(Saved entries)

::::

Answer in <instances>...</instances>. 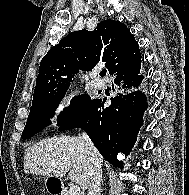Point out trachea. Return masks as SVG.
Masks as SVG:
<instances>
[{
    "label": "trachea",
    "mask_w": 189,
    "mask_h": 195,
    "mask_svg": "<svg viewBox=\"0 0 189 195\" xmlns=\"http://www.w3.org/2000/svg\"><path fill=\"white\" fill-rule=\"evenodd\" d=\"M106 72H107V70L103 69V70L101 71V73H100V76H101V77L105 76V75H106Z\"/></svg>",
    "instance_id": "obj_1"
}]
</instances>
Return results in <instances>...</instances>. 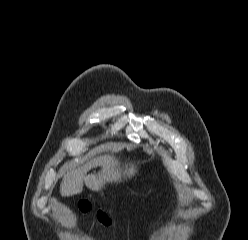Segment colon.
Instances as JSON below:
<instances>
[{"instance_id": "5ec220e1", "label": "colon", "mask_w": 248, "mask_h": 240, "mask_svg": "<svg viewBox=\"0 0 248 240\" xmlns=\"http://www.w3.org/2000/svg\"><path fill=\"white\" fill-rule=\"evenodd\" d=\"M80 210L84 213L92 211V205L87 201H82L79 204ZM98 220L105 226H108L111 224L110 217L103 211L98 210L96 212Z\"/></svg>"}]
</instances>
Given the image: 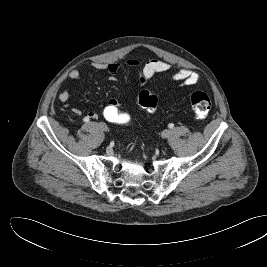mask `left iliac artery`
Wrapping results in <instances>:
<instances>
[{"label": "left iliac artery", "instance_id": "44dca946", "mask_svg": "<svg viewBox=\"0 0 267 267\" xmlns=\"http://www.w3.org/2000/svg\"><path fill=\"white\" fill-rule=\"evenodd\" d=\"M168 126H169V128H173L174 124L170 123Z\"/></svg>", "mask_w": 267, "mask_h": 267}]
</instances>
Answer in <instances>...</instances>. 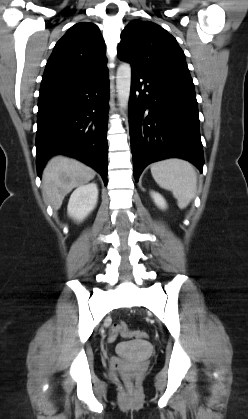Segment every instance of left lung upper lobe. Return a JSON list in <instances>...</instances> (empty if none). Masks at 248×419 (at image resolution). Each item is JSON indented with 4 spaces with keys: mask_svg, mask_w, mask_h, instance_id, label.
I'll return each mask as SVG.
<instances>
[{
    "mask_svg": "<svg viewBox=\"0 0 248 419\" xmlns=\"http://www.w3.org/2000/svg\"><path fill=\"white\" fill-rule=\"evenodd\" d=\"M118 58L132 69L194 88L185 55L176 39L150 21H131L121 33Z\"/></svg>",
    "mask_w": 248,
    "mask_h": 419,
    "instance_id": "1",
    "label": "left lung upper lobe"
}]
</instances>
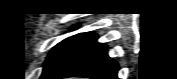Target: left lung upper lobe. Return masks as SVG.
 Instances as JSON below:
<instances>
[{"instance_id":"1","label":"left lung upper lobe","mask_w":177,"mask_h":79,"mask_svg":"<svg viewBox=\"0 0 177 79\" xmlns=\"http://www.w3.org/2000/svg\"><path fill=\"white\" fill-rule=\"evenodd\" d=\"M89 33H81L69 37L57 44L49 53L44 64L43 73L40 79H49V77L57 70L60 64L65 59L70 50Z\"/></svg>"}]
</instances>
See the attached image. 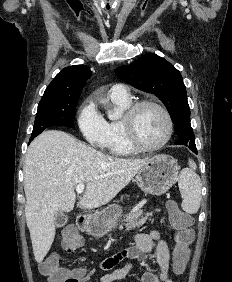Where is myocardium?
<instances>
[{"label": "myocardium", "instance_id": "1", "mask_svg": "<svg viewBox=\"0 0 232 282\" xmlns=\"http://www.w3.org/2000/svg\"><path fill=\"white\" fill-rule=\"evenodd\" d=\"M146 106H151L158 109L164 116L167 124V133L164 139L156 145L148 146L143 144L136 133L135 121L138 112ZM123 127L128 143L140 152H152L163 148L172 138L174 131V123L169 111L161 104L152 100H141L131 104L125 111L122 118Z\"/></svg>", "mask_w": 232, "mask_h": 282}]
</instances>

::::

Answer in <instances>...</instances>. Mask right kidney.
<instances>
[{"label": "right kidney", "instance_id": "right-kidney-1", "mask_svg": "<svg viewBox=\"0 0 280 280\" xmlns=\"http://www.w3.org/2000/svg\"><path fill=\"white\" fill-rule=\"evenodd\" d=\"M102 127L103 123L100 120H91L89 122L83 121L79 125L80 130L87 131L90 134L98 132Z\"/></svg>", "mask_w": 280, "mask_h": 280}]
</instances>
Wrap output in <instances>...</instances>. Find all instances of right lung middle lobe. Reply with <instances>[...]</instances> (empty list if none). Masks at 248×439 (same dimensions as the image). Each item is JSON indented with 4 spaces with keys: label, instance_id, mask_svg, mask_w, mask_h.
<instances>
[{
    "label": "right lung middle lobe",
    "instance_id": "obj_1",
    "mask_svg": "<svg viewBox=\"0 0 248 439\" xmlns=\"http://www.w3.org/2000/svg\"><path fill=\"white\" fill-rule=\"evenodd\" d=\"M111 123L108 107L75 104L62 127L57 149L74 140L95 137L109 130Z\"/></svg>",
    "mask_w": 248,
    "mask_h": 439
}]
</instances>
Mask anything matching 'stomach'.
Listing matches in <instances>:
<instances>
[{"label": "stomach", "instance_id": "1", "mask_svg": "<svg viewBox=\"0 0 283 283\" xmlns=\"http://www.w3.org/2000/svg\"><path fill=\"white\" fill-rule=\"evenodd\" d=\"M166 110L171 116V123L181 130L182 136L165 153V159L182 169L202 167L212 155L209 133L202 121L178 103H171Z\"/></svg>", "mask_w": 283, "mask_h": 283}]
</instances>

::::

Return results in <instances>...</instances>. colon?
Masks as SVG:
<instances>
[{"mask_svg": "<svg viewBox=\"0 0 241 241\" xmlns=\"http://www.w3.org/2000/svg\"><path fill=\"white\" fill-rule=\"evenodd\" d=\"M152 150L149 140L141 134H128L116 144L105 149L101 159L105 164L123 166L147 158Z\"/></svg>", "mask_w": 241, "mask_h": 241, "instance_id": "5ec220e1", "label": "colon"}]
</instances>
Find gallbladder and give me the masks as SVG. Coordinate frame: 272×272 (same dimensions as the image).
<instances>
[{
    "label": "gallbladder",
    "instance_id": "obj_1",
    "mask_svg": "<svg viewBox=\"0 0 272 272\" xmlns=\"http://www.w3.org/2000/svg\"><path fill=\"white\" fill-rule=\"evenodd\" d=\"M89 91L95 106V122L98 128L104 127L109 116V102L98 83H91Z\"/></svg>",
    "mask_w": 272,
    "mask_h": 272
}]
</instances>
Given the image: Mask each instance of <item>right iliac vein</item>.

::::

* **PROBLEM REQUIREMENTS**:
Return the span of lines in the data above that opens at the line with "Find gallbladder and" and closes at the line with "Given the image: Mask each", exactly, ends included, nothing else.

* **RESPONSE BELOW**:
Find gallbladder and give me the masks as SVG. Coordinate frame: 272×272 (same dimensions as the image).
<instances>
[{
    "label": "gallbladder",
    "instance_id": "obj_1",
    "mask_svg": "<svg viewBox=\"0 0 272 272\" xmlns=\"http://www.w3.org/2000/svg\"><path fill=\"white\" fill-rule=\"evenodd\" d=\"M89 91L95 106V122L98 128L104 127L109 116V102L98 83H91Z\"/></svg>",
    "mask_w": 272,
    "mask_h": 272
}]
</instances>
Given the image: Mask each instance of <item>right iliac vein</item>.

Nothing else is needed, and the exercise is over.